Data section:
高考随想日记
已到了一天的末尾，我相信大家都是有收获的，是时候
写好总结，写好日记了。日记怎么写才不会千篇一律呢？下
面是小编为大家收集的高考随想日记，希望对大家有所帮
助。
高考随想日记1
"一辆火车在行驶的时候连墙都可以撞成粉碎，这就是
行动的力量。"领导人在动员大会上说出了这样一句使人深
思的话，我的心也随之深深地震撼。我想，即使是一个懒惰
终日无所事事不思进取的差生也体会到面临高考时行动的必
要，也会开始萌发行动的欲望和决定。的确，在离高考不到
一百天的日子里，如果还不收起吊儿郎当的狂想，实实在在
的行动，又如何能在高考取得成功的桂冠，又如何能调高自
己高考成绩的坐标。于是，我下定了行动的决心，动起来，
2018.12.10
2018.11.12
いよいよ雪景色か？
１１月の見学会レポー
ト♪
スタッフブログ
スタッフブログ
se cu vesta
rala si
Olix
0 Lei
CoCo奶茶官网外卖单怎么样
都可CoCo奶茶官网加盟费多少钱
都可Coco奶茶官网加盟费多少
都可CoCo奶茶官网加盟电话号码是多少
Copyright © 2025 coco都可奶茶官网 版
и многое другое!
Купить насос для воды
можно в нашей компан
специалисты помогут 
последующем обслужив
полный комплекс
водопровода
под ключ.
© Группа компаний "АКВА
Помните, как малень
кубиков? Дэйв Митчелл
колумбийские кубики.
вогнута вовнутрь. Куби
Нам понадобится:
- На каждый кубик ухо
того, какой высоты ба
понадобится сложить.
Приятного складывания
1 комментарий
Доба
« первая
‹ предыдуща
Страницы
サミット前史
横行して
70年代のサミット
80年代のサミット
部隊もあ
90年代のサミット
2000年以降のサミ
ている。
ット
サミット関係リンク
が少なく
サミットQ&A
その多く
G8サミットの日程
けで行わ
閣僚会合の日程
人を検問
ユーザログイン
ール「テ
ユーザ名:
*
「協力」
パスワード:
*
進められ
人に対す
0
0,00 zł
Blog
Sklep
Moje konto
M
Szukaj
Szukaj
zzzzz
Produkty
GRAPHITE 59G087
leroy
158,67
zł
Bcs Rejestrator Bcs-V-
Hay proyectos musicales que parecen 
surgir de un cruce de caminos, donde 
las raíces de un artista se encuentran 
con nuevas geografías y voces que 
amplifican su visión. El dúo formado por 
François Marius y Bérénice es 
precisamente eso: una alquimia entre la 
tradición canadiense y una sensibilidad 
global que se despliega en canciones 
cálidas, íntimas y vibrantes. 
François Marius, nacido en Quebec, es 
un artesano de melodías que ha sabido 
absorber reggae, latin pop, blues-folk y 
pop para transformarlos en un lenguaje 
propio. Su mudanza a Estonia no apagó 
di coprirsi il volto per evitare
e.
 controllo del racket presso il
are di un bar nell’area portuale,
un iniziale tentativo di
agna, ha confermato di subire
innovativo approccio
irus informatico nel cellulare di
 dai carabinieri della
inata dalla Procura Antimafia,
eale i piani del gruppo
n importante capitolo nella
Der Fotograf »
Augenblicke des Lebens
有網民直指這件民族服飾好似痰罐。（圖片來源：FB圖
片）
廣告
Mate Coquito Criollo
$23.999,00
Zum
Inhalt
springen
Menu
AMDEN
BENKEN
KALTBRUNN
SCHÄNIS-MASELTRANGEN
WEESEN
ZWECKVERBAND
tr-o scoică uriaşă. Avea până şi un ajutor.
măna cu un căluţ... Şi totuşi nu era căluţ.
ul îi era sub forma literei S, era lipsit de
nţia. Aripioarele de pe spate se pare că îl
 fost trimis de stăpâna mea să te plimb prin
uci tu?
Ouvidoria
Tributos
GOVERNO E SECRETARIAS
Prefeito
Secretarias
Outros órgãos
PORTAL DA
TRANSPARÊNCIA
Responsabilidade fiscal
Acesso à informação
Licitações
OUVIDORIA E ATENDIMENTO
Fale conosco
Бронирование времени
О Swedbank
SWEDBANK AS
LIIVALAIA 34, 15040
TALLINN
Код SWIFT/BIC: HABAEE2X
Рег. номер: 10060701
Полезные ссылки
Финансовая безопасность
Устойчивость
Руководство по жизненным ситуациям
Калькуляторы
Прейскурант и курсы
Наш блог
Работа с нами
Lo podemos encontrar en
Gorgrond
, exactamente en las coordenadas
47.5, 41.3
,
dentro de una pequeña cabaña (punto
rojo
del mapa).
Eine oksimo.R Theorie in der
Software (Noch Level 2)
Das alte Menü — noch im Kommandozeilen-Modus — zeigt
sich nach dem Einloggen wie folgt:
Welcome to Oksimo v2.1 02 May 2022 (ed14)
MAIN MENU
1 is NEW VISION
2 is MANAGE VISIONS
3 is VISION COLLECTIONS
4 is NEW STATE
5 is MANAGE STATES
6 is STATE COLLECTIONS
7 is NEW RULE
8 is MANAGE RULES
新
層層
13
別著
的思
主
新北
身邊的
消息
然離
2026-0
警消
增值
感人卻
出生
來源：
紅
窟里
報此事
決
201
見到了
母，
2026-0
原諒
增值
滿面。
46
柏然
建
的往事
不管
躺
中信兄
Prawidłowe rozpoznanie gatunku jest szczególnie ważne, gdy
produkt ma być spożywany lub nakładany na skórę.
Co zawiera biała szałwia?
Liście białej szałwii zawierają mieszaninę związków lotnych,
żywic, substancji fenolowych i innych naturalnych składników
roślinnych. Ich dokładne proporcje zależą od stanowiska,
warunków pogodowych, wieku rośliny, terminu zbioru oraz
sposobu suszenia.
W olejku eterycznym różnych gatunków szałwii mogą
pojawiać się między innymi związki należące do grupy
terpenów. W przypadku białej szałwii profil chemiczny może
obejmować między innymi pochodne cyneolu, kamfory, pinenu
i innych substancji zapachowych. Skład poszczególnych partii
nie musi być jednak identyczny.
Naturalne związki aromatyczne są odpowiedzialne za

Task instructions: Exactly as they stand, restate all the lines of the listing.

Your solution:
高考随想日记
已到了一天的末尾，我相信大家都是有收获的，是时候
写好总结，写好日记了。日记怎么写才不会千篇一律呢？下
面是小编为大家收集的高考随想日记，希望对大家有所帮
助。
高考随想日记1
"一辆火车在行驶的时候连墙都可以撞成粉碎，这就是
行动的力量。"领导人在动员大会上说出了这样一句使人深
思的话，我的心也随之深深地震撼。我想，即使是一个懒惰
终日无所事事不思进取的差生也体会到面临高考时行动的必
要，也会开始萌发行动的欲望和决定。的确，在离高考不到
一百天的日子里，如果还不收起吊儿郎当的狂想，实实在在
的行动，又如何能在高考取得成功的桂冠，又如何能调高自
己高考成绩的坐标。于是，我下定了行动的决心，动起来，
2018.12.10
2018.11.12
いよいよ雪景色か？
１１月の見学会レポー
ト♪
スタッフブログ
スタッフブログ
se cu vesta
rala si
Olix
0 Lei
CoCo奶茶官网外卖单怎么样
都可CoCo奶茶官网加盟费多少钱
都可Coco奶茶官网加盟费多少
都可CoCo奶茶官网加盟电话号码是多少
Copyright © 2025 coco都可奶茶官网 版
и многое другое!
Купить насос для воды
можно в нашей компан
специалисты помогут 
последующем обслужив
полный комплекс
водопровода
под ключ.
© Группа компаний "АКВА
Помните, как малень
кубиков? Дэйв Митчелл
колумбийские кубики.
вогнута вовнутрь. Куби
Нам понадобится:
- На каждый кубик ухо
того, какой высоты ба
понадобится сложить.
Приятного складывания
1 комментарий
Доба
« первая
‹ предыдуща
Страницы
サミット前史
横行して
70年代のサミット
80年代のサミット
部隊もあ
90年代のサミット
2000年以降のサミ
ている。
ット
サミット関係リンク
が少なく
サミットQ&A
その多く
G8サミットの日程
けで行わ
閣僚会合の日程
人を検問
ユーザログイン
ール「テ
ユーザ名:
*
「協力」
パスワード:
*
進められ
人に対す
0
0,00 zł
Blog
Sklep
Moje konto
M
Szukaj
Szukaj
zzzzz
Produkty
GRAPHITE 59G087
leroy
158,67
zł
Bcs Rejestrator Bcs-V-
Hay proyectos musicales que parecen 
surgir de un cruce de caminos, donde 
las raíces de un artista se encuentran 
con nuevas geografías y voces que 
amplifican su visión. El dúo formado por 
François Marius y Bérénice es 
precisamente eso: una alquimia entre la 
tradición canadiense y una sensibilidad 
global que se despliega en canciones 
cálidas, íntimas y vibrantes. 
François Marius, nacido en Quebec, es 
un artesano de melodías que ha sabido 
absorber reggae, latin pop, blues-folk y 
pop para transformarlos en un lenguaje 
propio. Su mudanza a Estonia no apagó 
di coprirsi il volto per evitare
e.
 controllo del racket presso il
are di un bar nell’area portuale,
un iniziale tentativo di
agna, ha confermato di subire
innovativo approccio
irus informatico nel cellulare di
 dai carabinieri della
inata dalla Procura Antimafia,
eale i piani del gruppo
n importante capitolo nella
Der Fotograf »
Augenblicke des Lebens
有網民直指這件民族服飾好似痰罐。（圖片來源：FB圖
片）
廣告
Mate Coquito Criollo
$23.999,00
Zum
Inhalt
springen
Menu
AMDEN
BENKEN
KALTBRUNN
SCHÄNIS-MASELTRANGEN
WEESEN
ZWECKVERBAND
tr-o scoică uriaşă. Avea până şi un ajutor.
măna cu un căluţ... Şi totuşi nu era căluţ.
ul îi era sub forma literei S, era lipsit de
nţia. Aripioarele de pe spate se pare că îl
 fost trimis de stăpâna mea să te plimb prin
uci tu?
Ouvidoria
Tributos
GOVERNO E SECRETARIAS
Prefeito
Secretarias
Outros órgãos
PORTAL DA
TRANSPARÊNCIA
Responsabilidade fiscal
Acesso à informação
Licitações
OUVIDORIA E ATENDIMENTO
Fale conosco
Бронирование времени
О Swedbank
SWEDBANK AS
LIIVALAIA 34, 15040
TALLINN
Код SWIFT/BIC: HABAEE2X
Рег. номер: 10060701
Полезные ссылки
Финансовая безопасность
Устойчивость
Руководство по жизненным ситуациям
Калькуляторы
Прейскурант и курсы
Наш блог
Работа с нами
Lo podemos encontrar en
Gorgrond
, exactamente en las coordenadas
47.5, 41.3
,
dentro de una pequeña cabaña (punto
rojo
del mapa).
Eine oksimo.R Theorie in der
Software (Noch Level 2)
Das alte Menü — noch im Kommandozeilen-Modus — zeigt
sich nach dem Einloggen wie folgt:
Welcome to Oksimo v2.1 02 May 2022 (ed14)
MAIN MENU
1 is NEW VISION
2 is MANAGE VISIONS
3 is VISION COLLECTIONS
4 is NEW STATE
5 is MANAGE STATES
6 is STATE COLLECTIONS
7 is NEW RULE
8 is MANAGE RULES
新
層層
13
別著
的思
主
新北
身邊的
消息
然離
2026-0
警消
增值
感人卻
出生
來源：
紅
窟里
報此事
決
201
見到了
母，
2026-0
原諒
增值
滿面。
46
柏然
建
的往事
不管
躺
中信兄
Prawidłowe rozpoznanie gatunku jest szczególnie ważne, gdy
produkt ma być spożywany lub nakładany na skórę.
Co zawiera biała szałwia?
Liście białej szałwii zawierają mieszaninę związków lotnych,
żywic, substancji fenolowych i innych naturalnych składników
roślinnych. Ich dokładne proporcje zależą od stanowiska,
warunków pogodowych, wieku rośliny, terminu zbioru oraz
sposobu suszenia.
W olejku eterycznym różnych gatunków szałwii mogą
pojawiać się między innymi związki należące do grupy
terpenów. W przypadku białej szałwii profil chemiczny może
obejmować między innymi pochodne cyneolu, kamfory, pinenu
i innych substancji zapachowych. Skład poszczególnych partii
nie musi być jednak identyczny.
Naturalne związki aromatyczne są odpowiedzialne za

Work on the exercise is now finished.